* [The input]:
===

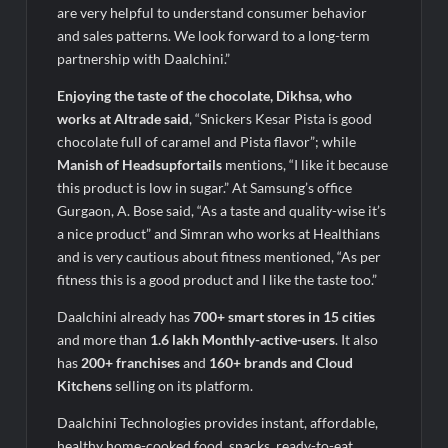
are very helpful to understand consumer behavior
and sales patterns. We look forward to a long-term
partnership with Daalchini.”
Enjoying the taste of the chocolate, Dikhsa, who
works at Altrade said
, “Snickers Kesar Pista is good
chocolate full of caramel and Pista flavor”; while
Manish of Headsupfortails
mentions, “I like it because
this product is low in sugar.” At Samsung’s office
Gurgaon, A. Bose said, “As a taste and quality-wise it’s
a nice product” and Simran who works at Healthians
and is very cautious about fitness mentioned, “As per
fitness this is a good product and I like the taste too.”
Daalchini already has
700+ smart stores in 15 cities
and more than
1.6 lakh Monthly-active-users
. It also
has
200+ franchises
and
160
+ brands and Cloud
Kitchens
selling on its platform.
Daalchini Technologies provides instant, affordable,
healthy home-cooked food, snacks, ready-to-eat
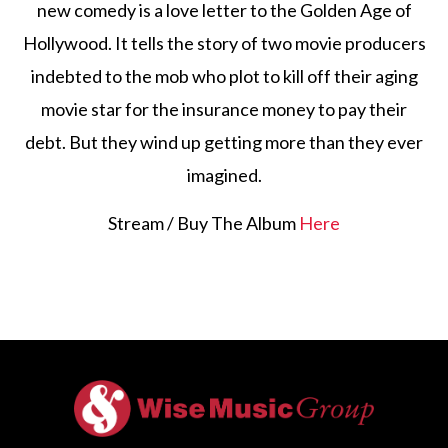
new comedy is a love letter to the Golden Age of
Hollywood. It tells the story of two movie producers
indebted to the mob who plot to kill off their aging
movie star for the insurance money to pay their
debt. But they wind up getting more than they ever
imagined.
Stream / Buy The Album
Here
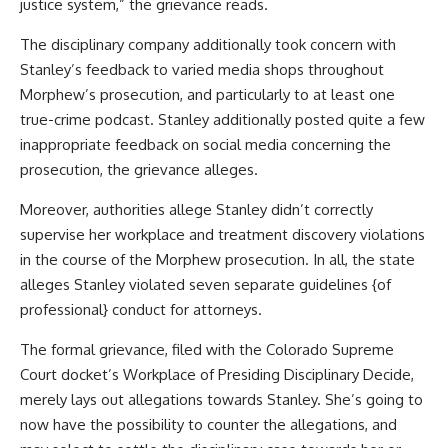
justice system,” the grievance reads.
The disciplinary company additionally took concern with
Stanley’s feedback to varied media shops throughout
Morphew’s prosecution, and particularly to at least one
true-crime podcast. Stanley additionally posted quite a few
inappropriate feedback on social media concerning the
prosecution, the grievance alleges.
Moreover, authorities allege Stanley didn’t correctly
supervise her workplace and treatment discovery violations
in the course of the Morphew prosecution. In all, the state
alleges Stanley violated seven separate guidelines {of
professional} conduct for attorneys.
The formal grievance, filed with the Colorado Supreme
Court docket’s Workplace of Presiding Disciplinary Decide,
merely lays out allegations towards Stanley. She’s going to
now have the possibility to counter the allegations, and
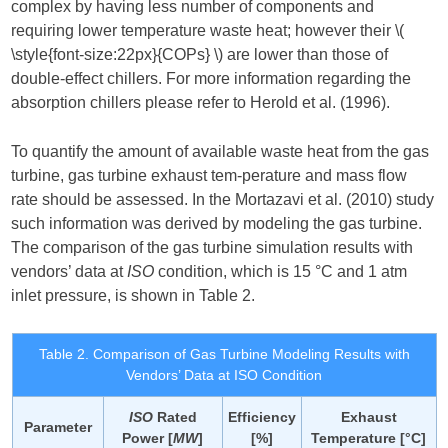
complex by having less number of components and
requiring lower temperature waste heat; however their ​
\(
\style{font-size:22px}{COPs} \)
​ are lower than those of
double-effect chillers. For more information regarding the
absorption chillers please refer to Herold et al. (1996).
To quantify the amount of available waste heat from the gas
turbine, gas turbine exhaust tem-perature and mass flow
rate should be assessed. In the Mortazavi et al. (2010) study
such information was derived by modeling the gas turbine.
The comparison of the gas turbine simulation results with
vendors’ data at
ISO
condition, which is 15 °C and 1 atm
inlet pressure, is shown in Table 2.
Table 2. Comparison of Gas Turbine Modeling Results with
Vendors’ Data at ISO Condition
ISO
Rated
Efficiency
Exhaust
Parameter
Power [
MW
]
[%]
Temperature [°C]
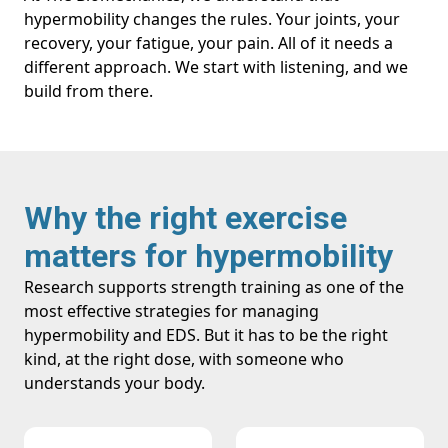
hypermobility changes the rules. Your joints, your
recovery, your fatigue, your pain. All of it needs a
different approach. We start with listening, and we
build from there.
Why the right exercise
matters for hypermobility
Research supports strength training as one of the
most effective strategies for managing
hypermobility and EDS. But it has to be the right
kind, at the right dose, with someone who
understands your body.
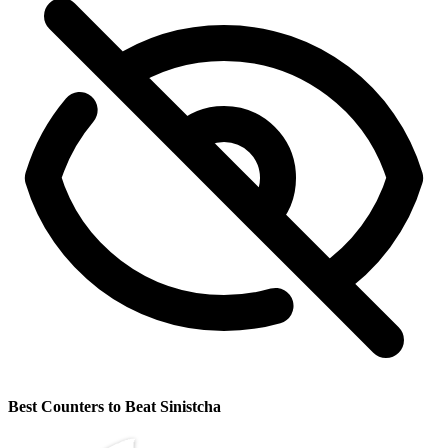
Best Counters to Beat Sinistcha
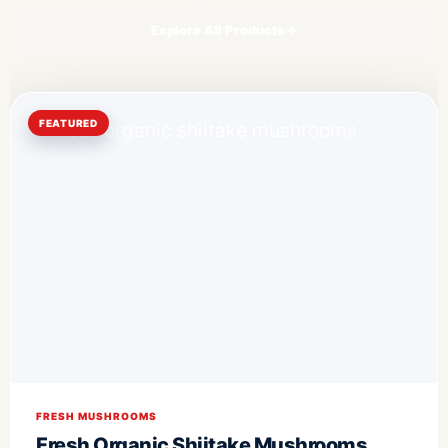
Explore All Products
→
FEATURED
FRESH MUSHROOMS
Fresh Organic Shiitake Mushrooms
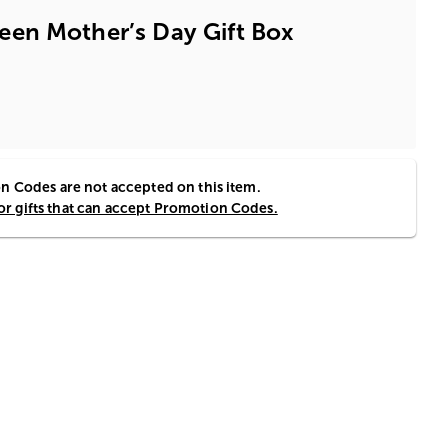
en Mother’s Day Gift Box
 Codes are not accepted on this item.
for gifts that can accept Promotion Codes.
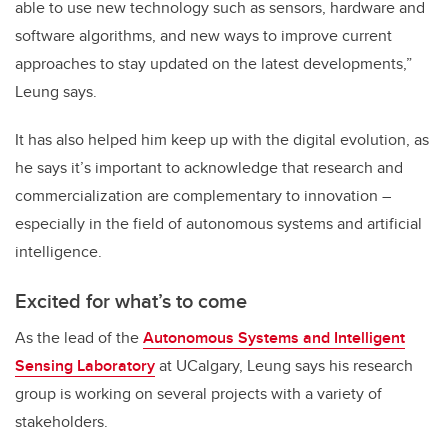
able to use new technology such as sensors, hardware and
software algorithms, and new ways to improve current
approaches to stay updated on the latest developments,”
Leung says.
It has also helped him keep up with the digital evolution, as
he says it’s important to acknowledge that research and
commercialization are complementary to innovation –
especially in the field of autonomous systems and artificial
intelligence.
Excited for what’s to come
As the lead of the
Autonomous Systems and Intelligent
Sensing Laboratory
at UCalgary, Leung says his research
group is working on several projects with a variety of
stakeholders.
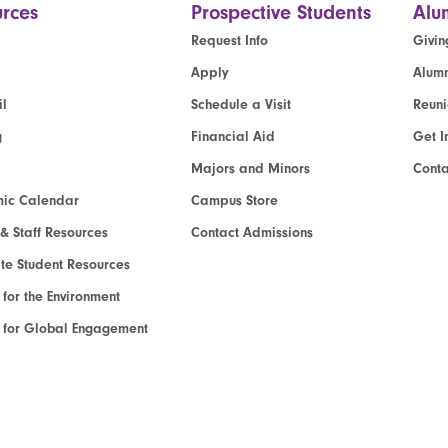
rces
Prospective Students
Alu
Request Info
Givin
Apply
Alumn
l
Schedule a Visit
Reun
g
Financial Aid
Get I
Majors and Minors
Cont
ic Calendar
Campus Store
 & Staff Resources
Contact Admissions
e Student Resources
e for the Environment
te for Global Engagement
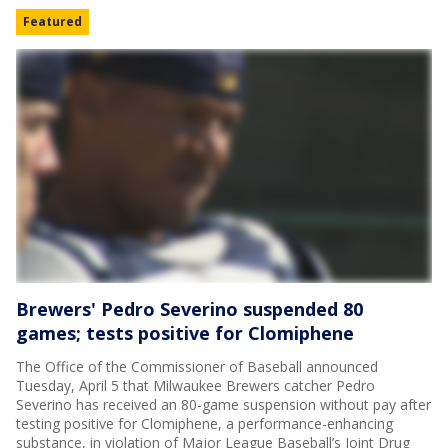
Featured
Brewers' Pedro Severino suspended 80
games; tests positive for Clomiphene
The Office of the Commissioner of Baseball announced
Tuesday, April 5 that Milwaukee Brewers catcher Pedro
Severino has received an 80-game suspension without pay after
testing positive for Clomiphene, a performance-enhancing
substance, in violation of Major League Baseball’s Joint Drug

===

* [Task to complete]: Leaving out the pictures, please transcribe exactly the lines from the one that holds "Autonomous Systems and Intelligent" through the last line of the entries above, both included.

* [Answer to the problem]:
Autonomous Systems and Intelligent
Sensing Laboratory
at UCalgary, Leung says his research
group is working on several projects with a variety of
stakeholders.
rces
Prospective Students
Alu
Request Info
Givin
Apply
Alumn
l
Schedule a Visit
Reun
g
Financial Aid
Get I
Majors and Minors
Cont
ic Calendar
Campus Store
 & Staff Resources
Contact Admissions
e Student Resources
e for the Environment
te for Global Engagement
Featured
Brewers' Pedro Severino suspended 80
games; tests positive for Clomiphene
The Office of the Commissioner of Baseball announced
Tuesday, April 5 that Milwaukee Brewers catcher Pedro
Severino has received an 80-game suspension without pay after
testing positive for Clomiphene, a performance-enhancing
substance, in violation of Major League Baseball’s Joint Drug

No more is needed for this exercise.